Estimating prior probabilities involves substantial guesswork, which opens the door for subjectivity and error to creep in. We could ignore alternative explanations for the evidence, which is likely to lead us to simply confirm what we already believe. Or, we could assign probabilities to things that may not even exist, such as the Greek gods or the multiverse.5

The biggest problem: Bayes cannot possibly create new explanations. All it can do is assign probabilities to our existing ideas, given our current (incomplete) knowledge. It cannot generate novel guesses. But sometimes, the best explanation is one that has not yet been considered. Indeed, creating new theories is the purpose of science. Scientific progress occurs as new and better explanations supersede their predecessors. All theories are fallible. We may have overwhelming evidence for a false theory, and no evidence for a superior one.
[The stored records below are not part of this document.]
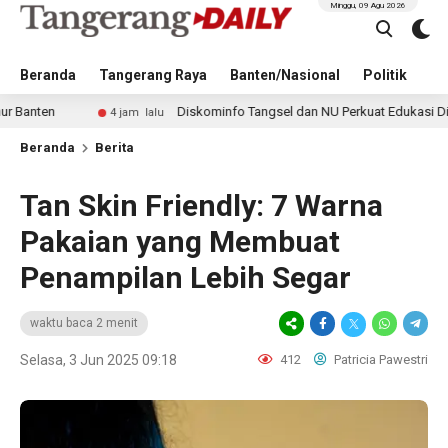
Minggu, 09 Agu 2026
Beranda
Tangerang Raya
Banten/Nasional
Politik
Pe
Diskominfo Tangsel dan NU Perkuat Edukasi Digital untuk
4 jam lalu
Beranda
Berita
Tan Skin Friendly: 7 Warna
Pakaian yang Membuat
Penampilan Lebih Segar
waktu baca 2 menit
Selasa, 3 Jun 2025 09:18
412
Patricia Pawestri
A great example is Albert Einstein’s theory of general relativity (1915), which eclipsed Isaac Newton’s theory of gravity that had dominated our thinking for two centuries. Before Einstein, every experiment on gravity seemed to confirm Newtonian physics, giving Bayesians more and more confidence in his theory. That is, until Einstein showed that Newton’s theory, while extremely useful as a rule of thumb for many human applications, was completely insufficient as a universal theory of gravity. Ironically, the day before Newton’s theory was shown to be false was the day when we were most confident in it.6

The “probability” of general relativity is irrelevant. We understand that it is only conditionally true because it is superior to all other current rivals. We expect that relativity, as with all scientific theories, will eventually be replaced.7

***

Bayesian reasoning teaches us to (1) anchor our judgments on well-informed priors, and (2) incorporate new information intentionally, properly weighting the new evidence and our background knowledge. But we must temper our use of Bayesian reasoning in making probability estimates with the awareness that the best explanation could be one that we haven’t even considered, or one for which good evidence may not yet exist!

Notes

  1. Spiegelhalter, D. (2021). The Art of Statistics. Basic Books. 306-313.
  2. Horwitz, J., & Rodriguez, S. (2023, January 27). ​Meta Embraces AI as Facebook, Instagram Help Drive a Rebound​The Wall Street Journal.
  3. Kahneman, D. (2011). Thinking, Fast and Slow. Farrar, Straus and Giroux. 151-153.
  4. Ellenberg, J. (2015). How Not to Be Wrong. The Penguin Press. 183-184.
  5. Horgan, J. (2016, January 4). Bayes’s Theorem: What’s the Big Deal? Scientific American.
  6. Ravikant, N., & Hall, B. (2021, December 22). The Beginning of Infinity, Part 2. Naval Podcast.
  7. Hall, B. (2016). Bayesian “Epistemology” [Blog post].